In reflecting on Weller’s discussion of educational technologies (2020), I strongly connected to the reoccurring theme of collaboration. Collaboration resonates with my own experiences as an educator, but it is also an interesting lens for the public criticisms of the online learning as we attempted to adjust education during a pandemic.
Weller refers frequently to how the collaboration of educators was influential in a technology’s adoption into education. Weller’s summary of bulletin board systems refers to the “use of academic real estate” (13). This is an effective term to refer to how educators need to selectively expend their time and energy. Through collaboration they can share this burden. Again, in the chapter on learning objects, Weller explains how elements of learning objects survived through consortiums of subscribed educators. This reminds me of the Western Canadian Learning Network (WCLN) on which our school relies for our own content and is what makes it possible for DL schools in BC to offer diverse courses. It seems from Weller’s summaries that those technologies that survived to be adopted into education were adopted because there was a collaborative effort to share information and thereby share the burden of time and energy.

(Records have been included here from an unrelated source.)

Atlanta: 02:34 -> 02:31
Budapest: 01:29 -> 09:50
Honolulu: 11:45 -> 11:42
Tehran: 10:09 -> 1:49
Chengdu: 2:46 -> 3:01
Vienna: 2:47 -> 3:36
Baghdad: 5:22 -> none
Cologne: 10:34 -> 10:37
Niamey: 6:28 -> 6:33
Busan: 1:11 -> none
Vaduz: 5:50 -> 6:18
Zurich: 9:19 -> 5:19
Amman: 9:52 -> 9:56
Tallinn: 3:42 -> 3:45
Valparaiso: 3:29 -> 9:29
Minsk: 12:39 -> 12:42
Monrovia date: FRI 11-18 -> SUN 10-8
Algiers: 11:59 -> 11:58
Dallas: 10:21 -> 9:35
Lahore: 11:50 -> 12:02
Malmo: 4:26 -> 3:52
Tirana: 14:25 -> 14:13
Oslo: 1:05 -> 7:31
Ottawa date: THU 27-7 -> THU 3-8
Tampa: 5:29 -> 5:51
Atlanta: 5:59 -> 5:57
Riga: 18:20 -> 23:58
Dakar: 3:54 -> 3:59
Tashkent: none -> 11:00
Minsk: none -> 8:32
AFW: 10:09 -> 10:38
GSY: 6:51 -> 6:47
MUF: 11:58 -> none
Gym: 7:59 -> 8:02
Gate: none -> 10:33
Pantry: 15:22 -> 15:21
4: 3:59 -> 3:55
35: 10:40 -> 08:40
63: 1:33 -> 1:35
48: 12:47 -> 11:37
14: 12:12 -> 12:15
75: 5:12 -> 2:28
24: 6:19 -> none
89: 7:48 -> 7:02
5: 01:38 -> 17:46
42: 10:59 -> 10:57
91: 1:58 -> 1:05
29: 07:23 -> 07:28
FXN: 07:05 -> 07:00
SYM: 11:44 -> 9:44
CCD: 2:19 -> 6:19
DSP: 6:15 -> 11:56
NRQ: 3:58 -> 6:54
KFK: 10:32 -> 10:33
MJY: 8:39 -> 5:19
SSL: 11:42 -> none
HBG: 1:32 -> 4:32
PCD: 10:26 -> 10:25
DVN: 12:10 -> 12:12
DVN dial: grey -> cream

As a firm advocate of Distributed Learning, I struggle with the criticisms of BC’s schools’ online model that was adopted after Spring break. I hear “well we know that that didn’t work” from colleagues, senior administration, and government officials. Rather than dismissing it as failure, we could all gain more from reflecting on why it failed. The primary reason for its assumed failure is that there was little opportunity for collaborative planning and a motivation driven by panic rather than sound pedagogical theory. I admit, that prior to this book, the history of educational technology was a self-centered one that lived within my own experiences. The history that Weller presents could have helped us all in the transition in response to the pandemic. Instead of reliving some of history’s mistakes we could have moved forward collaboratively with focus and support.
Weller, M. (2020). 25 Years of Ed Tech. Athabasca University Press.